I'm not disagreeing with you in thinking the scam is more likely at first glance, but as soon as there was compelling evidence it was not a scam, the professionals involved should have shared their awareness of the obvious biological possibly.
The smoking gun in this case that there was not a scam, but something more going on is the fact that she was her kids aunt.
Chimerism is well-studied because it's biologically interesting, but most social/medical professionals are not expected to come across human chimerism in their whole career.
Chimerism not often documented in humans and the other possibilities (e.g. surrogacy scam) are hugely more probable explanations.
I think the parent's point is that, while rare in practice, well-qualified physicians should easily identify the unusual situation and propose the alternate hypothesis.
As an aside, this fact was of great annoyance to me when I was younger, as the child of two pathologists trying to watch the tv show House.
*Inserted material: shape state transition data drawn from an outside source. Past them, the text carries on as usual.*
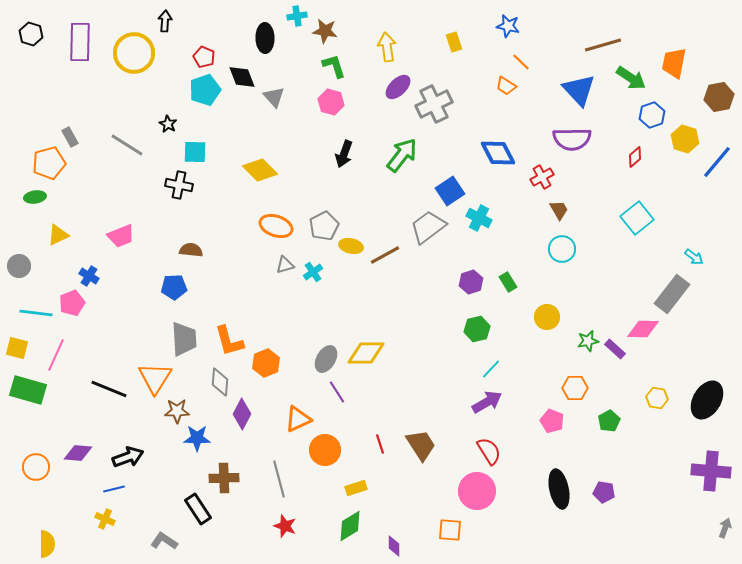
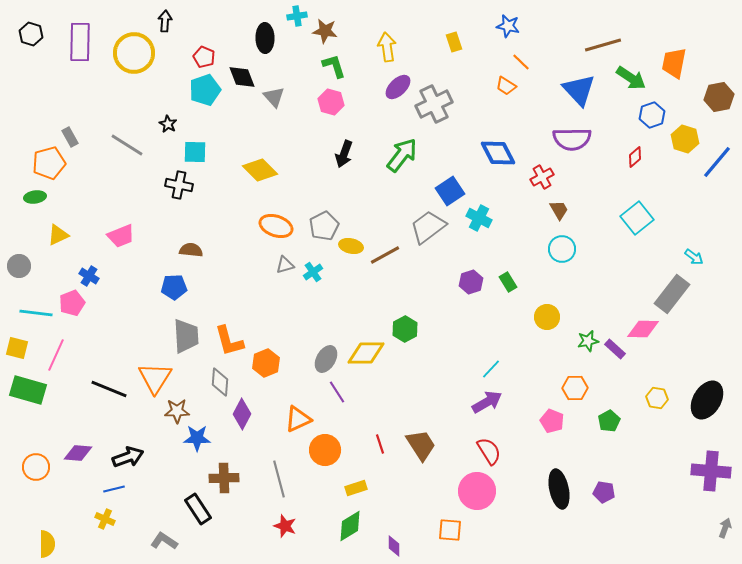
green hexagon at (477, 329): moved 72 px left; rotated 15 degrees counterclockwise
gray trapezoid at (184, 339): moved 2 px right, 3 px up
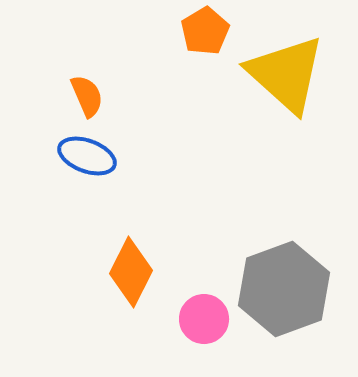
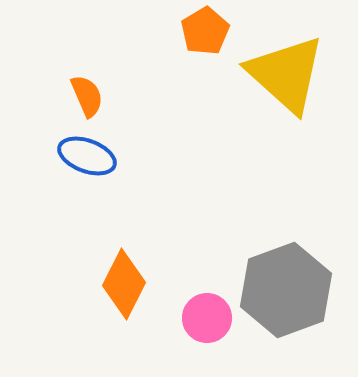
orange diamond: moved 7 px left, 12 px down
gray hexagon: moved 2 px right, 1 px down
pink circle: moved 3 px right, 1 px up
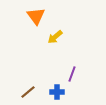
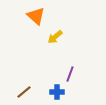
orange triangle: rotated 12 degrees counterclockwise
purple line: moved 2 px left
brown line: moved 4 px left
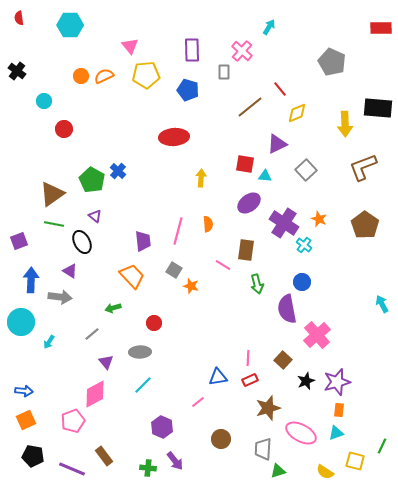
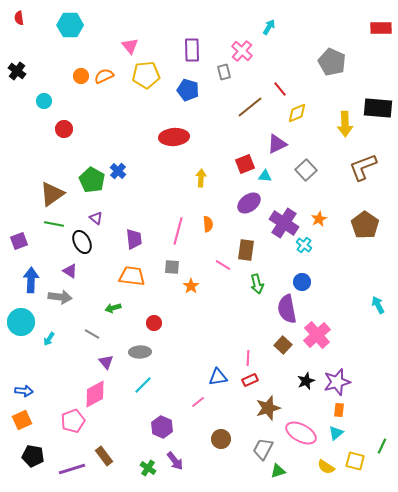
gray rectangle at (224, 72): rotated 14 degrees counterclockwise
red square at (245, 164): rotated 30 degrees counterclockwise
purple triangle at (95, 216): moved 1 px right, 2 px down
orange star at (319, 219): rotated 21 degrees clockwise
purple trapezoid at (143, 241): moved 9 px left, 2 px up
gray square at (174, 270): moved 2 px left, 3 px up; rotated 28 degrees counterclockwise
orange trapezoid at (132, 276): rotated 40 degrees counterclockwise
orange star at (191, 286): rotated 21 degrees clockwise
cyan arrow at (382, 304): moved 4 px left, 1 px down
gray line at (92, 334): rotated 70 degrees clockwise
cyan arrow at (49, 342): moved 3 px up
brown square at (283, 360): moved 15 px up
orange square at (26, 420): moved 4 px left
cyan triangle at (336, 433): rotated 21 degrees counterclockwise
gray trapezoid at (263, 449): rotated 25 degrees clockwise
green cross at (148, 468): rotated 28 degrees clockwise
purple line at (72, 469): rotated 40 degrees counterclockwise
yellow semicircle at (325, 472): moved 1 px right, 5 px up
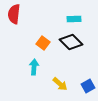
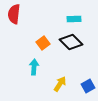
orange square: rotated 16 degrees clockwise
yellow arrow: rotated 98 degrees counterclockwise
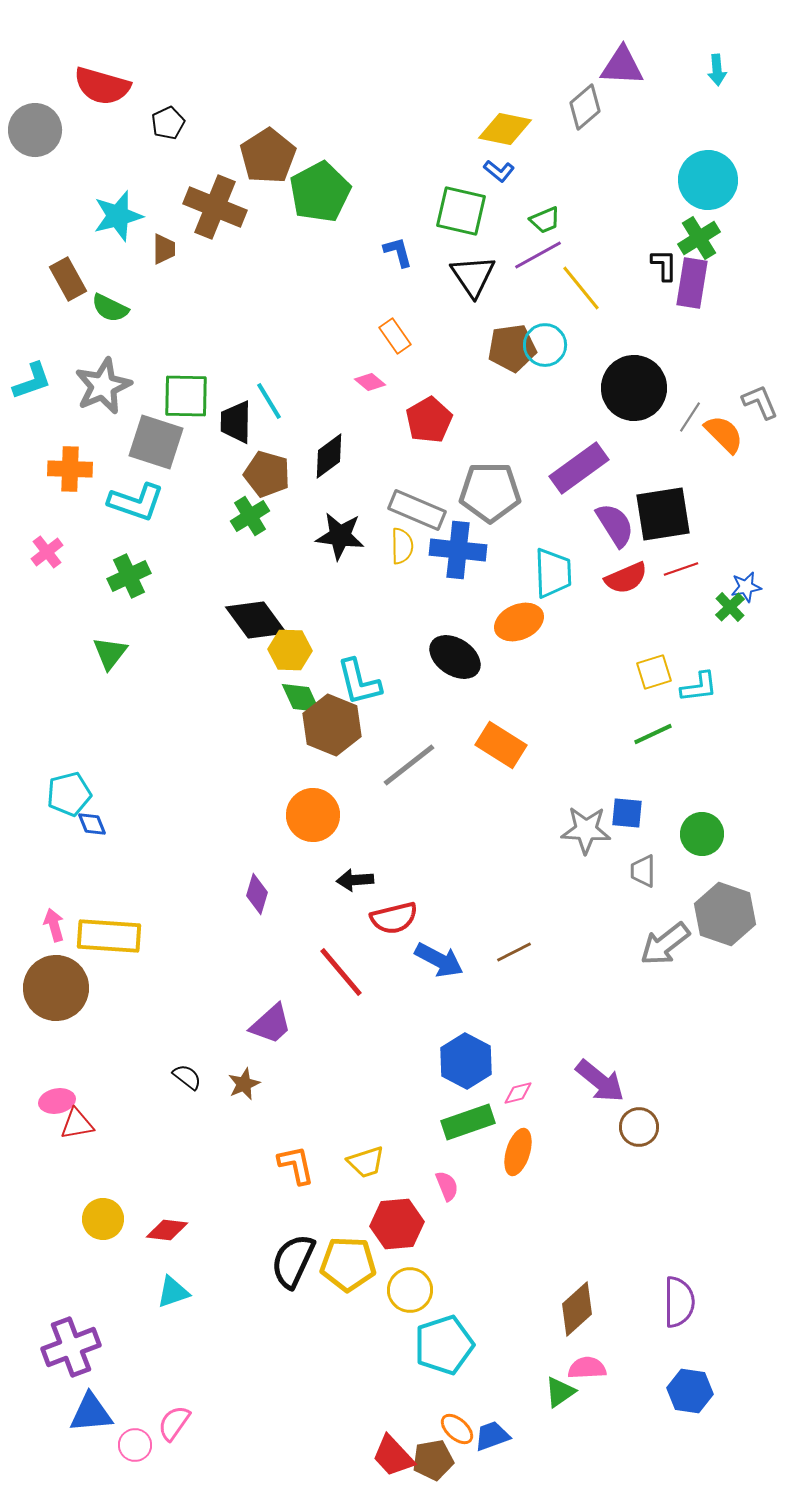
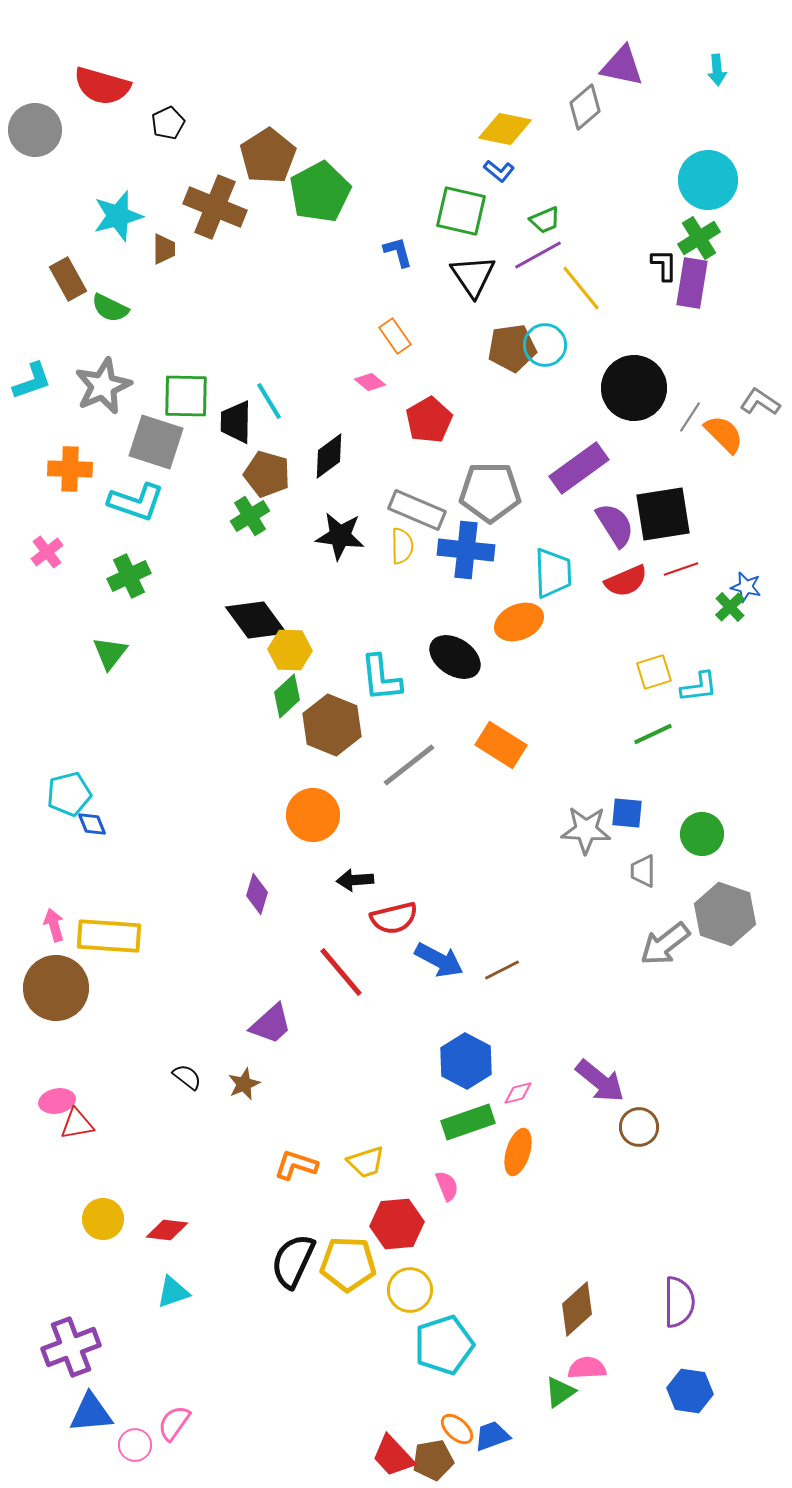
purple triangle at (622, 66): rotated 9 degrees clockwise
gray L-shape at (760, 402): rotated 33 degrees counterclockwise
blue cross at (458, 550): moved 8 px right
red semicircle at (626, 578): moved 3 px down
blue star at (746, 587): rotated 24 degrees clockwise
cyan L-shape at (359, 682): moved 22 px right, 4 px up; rotated 8 degrees clockwise
green diamond at (301, 698): moved 14 px left, 2 px up; rotated 72 degrees clockwise
brown line at (514, 952): moved 12 px left, 18 px down
orange L-shape at (296, 1165): rotated 60 degrees counterclockwise
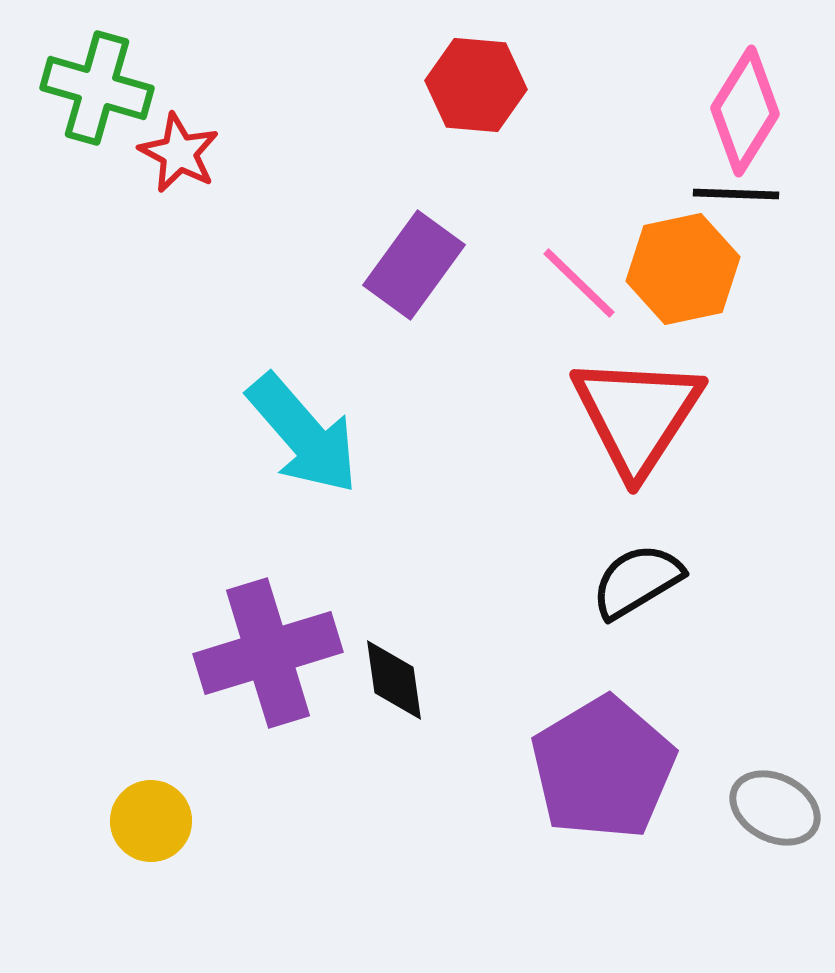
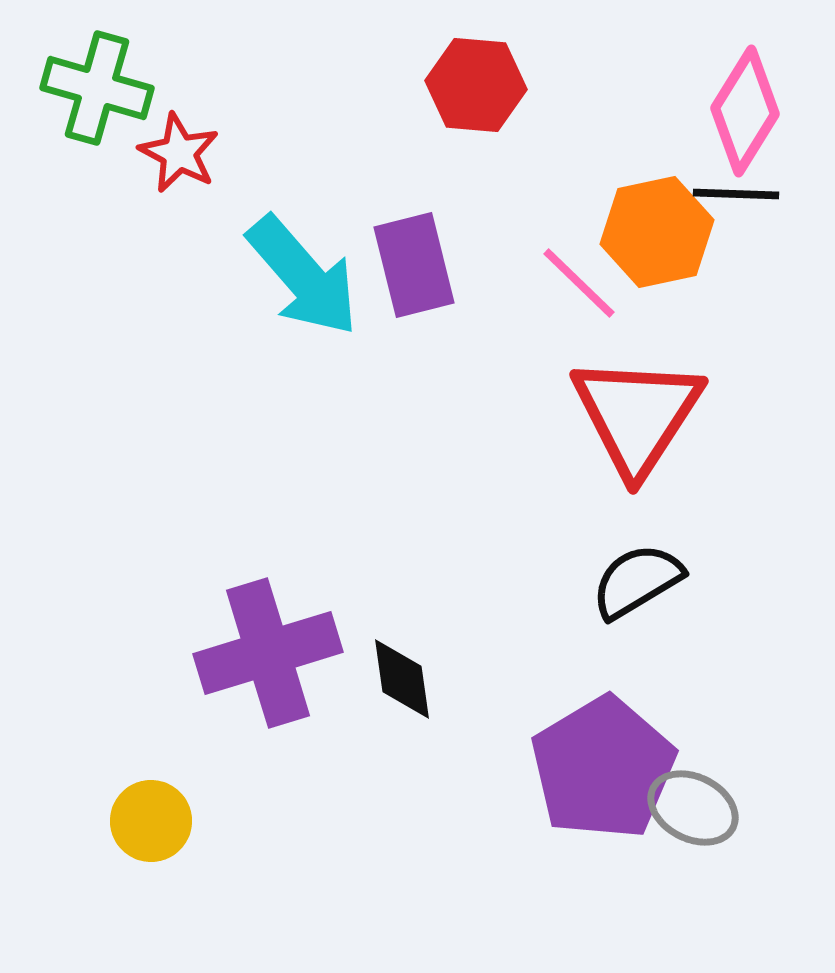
purple rectangle: rotated 50 degrees counterclockwise
orange hexagon: moved 26 px left, 37 px up
cyan arrow: moved 158 px up
black diamond: moved 8 px right, 1 px up
gray ellipse: moved 82 px left
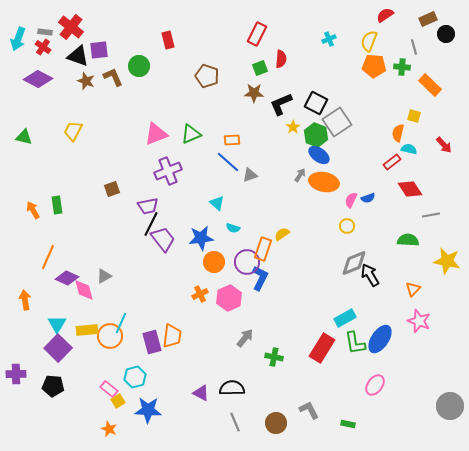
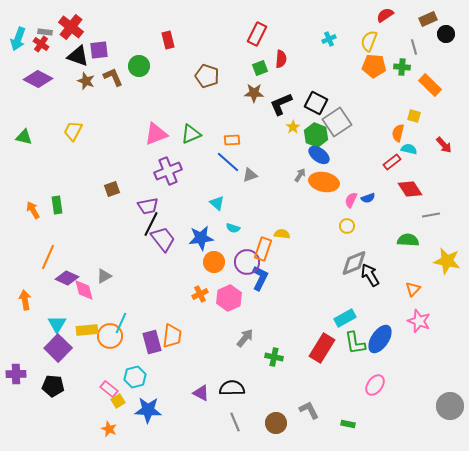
red cross at (43, 47): moved 2 px left, 3 px up
yellow semicircle at (282, 234): rotated 42 degrees clockwise
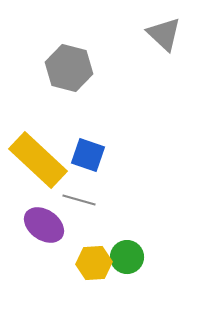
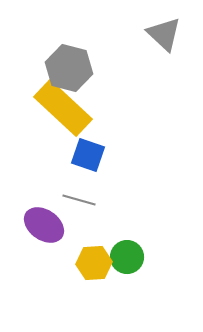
yellow rectangle: moved 25 px right, 52 px up
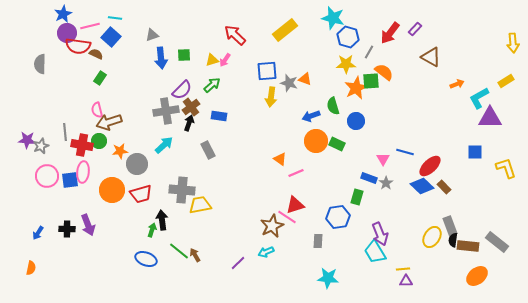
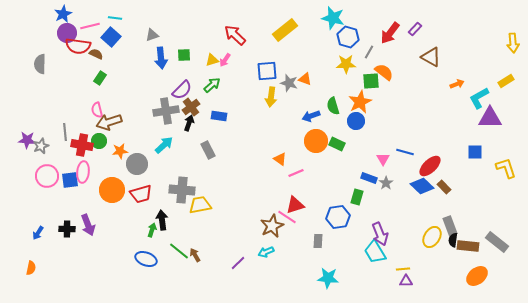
orange star at (356, 88): moved 4 px right, 14 px down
If you're not familiar, it's a medical mystery show with a genius misanthrope doctor named House who diagnoses people with extremely rare diseases, almost killing them in the process.
It was a regular occurrence for one of my parents to walk through the room while I was watching the show, in the first 5 minutes, and throw out, "they obviously have x (vasculitis, chimerism, etc.)," thus ruining the rest of the episode for me. Of course, they never actually watched the show, since from their perspective it was just an incompetent medical team torturing some patient.
That your parents and the parent commenter react in this way ("it's obvious") is by design of the author of the piece and the author of House.
I can watch an episode of House and anticipate "they obviously have lupus", which makes me feel intelligent and satisfied even though I can see they are planting obvious clues from the very start which a diagnostician would be mind-numbingly stupid to ignore.
The same with the headline of this article. It's designed that way. In reality, you don't get to read the headline or watch the episode before making a clinical decision.
Regarding House: in mid-series episodes, I believe they occasionally subvert this by planting clues for the wrong thing. At least, I enjoyed being wrong in those episodes.
The smoking gun in this case that there was not a scam, but something more going on is the fact that she was her kids aunt.